### TASK DIRECTIONS
The word "Pacific" marks the lines to find; copy every such line from the data below.

### DATA

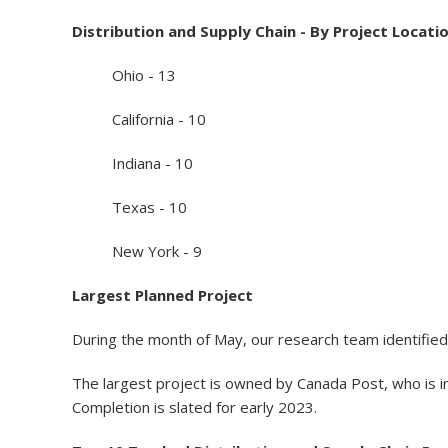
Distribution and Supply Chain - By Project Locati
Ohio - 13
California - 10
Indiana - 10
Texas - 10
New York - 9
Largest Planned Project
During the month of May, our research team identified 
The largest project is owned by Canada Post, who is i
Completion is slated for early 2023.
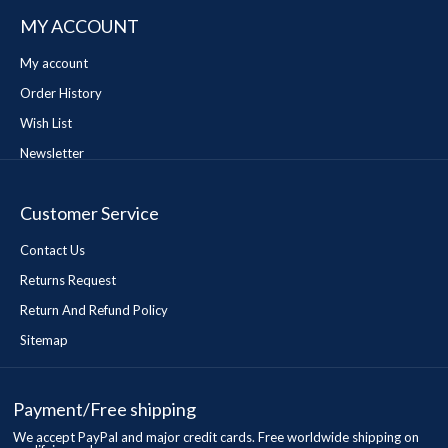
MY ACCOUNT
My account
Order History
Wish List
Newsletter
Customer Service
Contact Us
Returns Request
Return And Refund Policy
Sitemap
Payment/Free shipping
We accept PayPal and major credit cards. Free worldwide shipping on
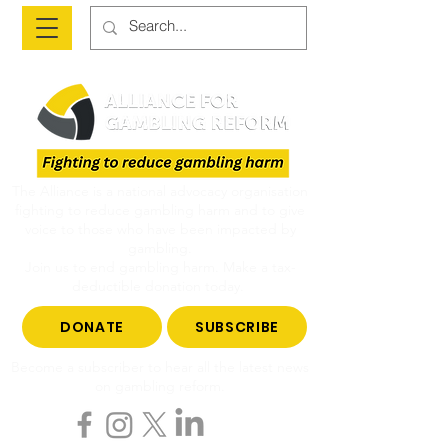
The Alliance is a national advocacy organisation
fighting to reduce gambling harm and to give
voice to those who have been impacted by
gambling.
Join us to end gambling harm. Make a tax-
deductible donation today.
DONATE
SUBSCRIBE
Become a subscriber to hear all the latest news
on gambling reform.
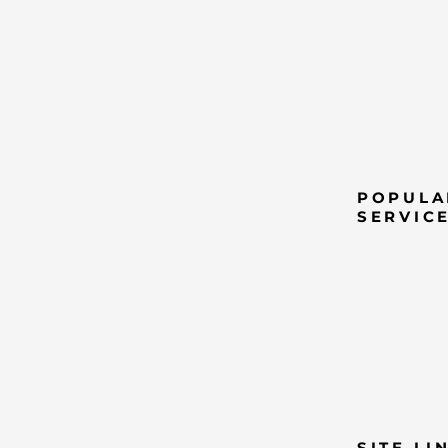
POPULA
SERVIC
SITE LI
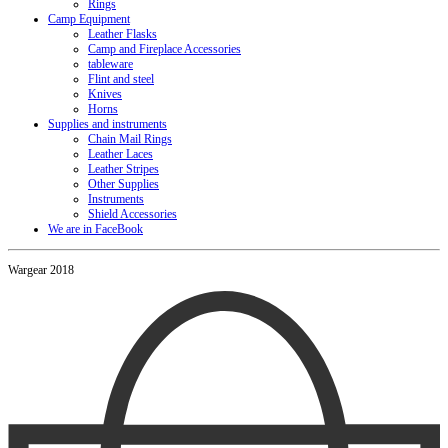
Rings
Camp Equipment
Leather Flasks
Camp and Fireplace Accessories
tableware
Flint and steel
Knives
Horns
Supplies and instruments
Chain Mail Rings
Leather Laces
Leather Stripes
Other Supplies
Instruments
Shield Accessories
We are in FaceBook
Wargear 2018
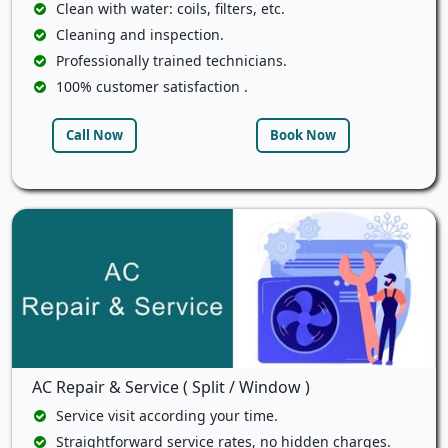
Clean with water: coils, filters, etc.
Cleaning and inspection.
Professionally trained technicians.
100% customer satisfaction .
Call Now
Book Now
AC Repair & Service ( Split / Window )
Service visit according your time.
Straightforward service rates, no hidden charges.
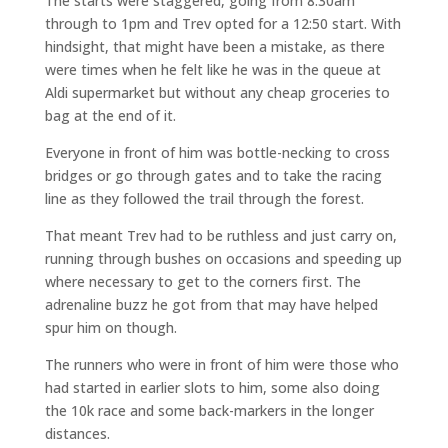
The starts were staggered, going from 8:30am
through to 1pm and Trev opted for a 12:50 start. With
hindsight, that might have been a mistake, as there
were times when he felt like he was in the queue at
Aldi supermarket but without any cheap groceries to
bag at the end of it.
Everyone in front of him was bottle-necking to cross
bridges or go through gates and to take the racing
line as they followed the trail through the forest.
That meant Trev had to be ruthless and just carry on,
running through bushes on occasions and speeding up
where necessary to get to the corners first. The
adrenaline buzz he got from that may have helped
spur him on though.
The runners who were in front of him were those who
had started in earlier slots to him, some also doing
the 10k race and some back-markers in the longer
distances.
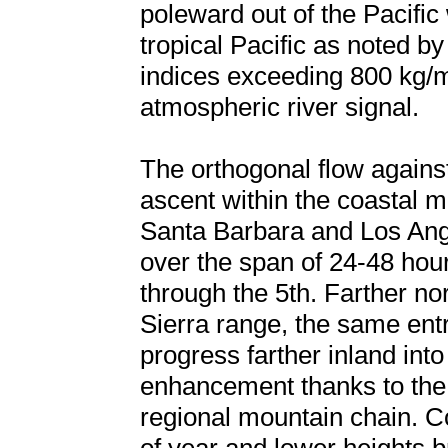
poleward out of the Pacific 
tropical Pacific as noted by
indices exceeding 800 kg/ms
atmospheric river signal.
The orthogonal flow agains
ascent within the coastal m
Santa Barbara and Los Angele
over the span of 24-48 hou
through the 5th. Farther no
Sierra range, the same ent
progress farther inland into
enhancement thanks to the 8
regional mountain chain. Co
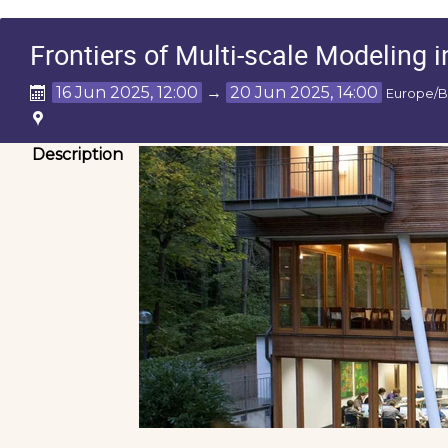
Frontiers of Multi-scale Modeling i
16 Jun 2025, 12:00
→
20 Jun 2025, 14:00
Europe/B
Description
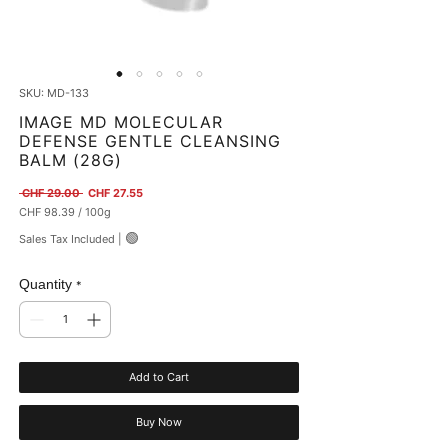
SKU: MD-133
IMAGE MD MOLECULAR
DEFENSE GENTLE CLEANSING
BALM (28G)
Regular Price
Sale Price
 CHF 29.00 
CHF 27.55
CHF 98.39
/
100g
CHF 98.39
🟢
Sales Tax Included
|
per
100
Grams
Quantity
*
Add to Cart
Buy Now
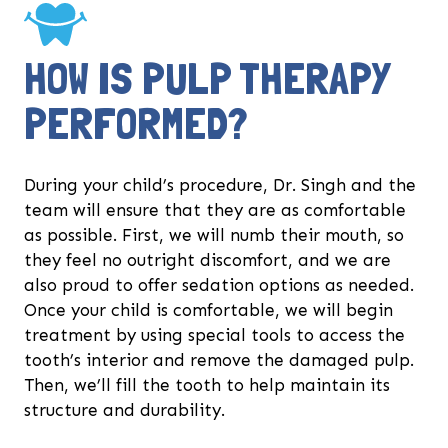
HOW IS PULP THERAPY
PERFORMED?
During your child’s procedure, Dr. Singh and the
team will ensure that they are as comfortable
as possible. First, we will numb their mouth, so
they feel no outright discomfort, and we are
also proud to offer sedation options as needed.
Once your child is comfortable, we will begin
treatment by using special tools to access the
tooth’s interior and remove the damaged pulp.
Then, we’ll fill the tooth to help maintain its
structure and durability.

### OUTPUT FOR THIS TASK
poleward out of the Pacific 
tropical Pacific as noted by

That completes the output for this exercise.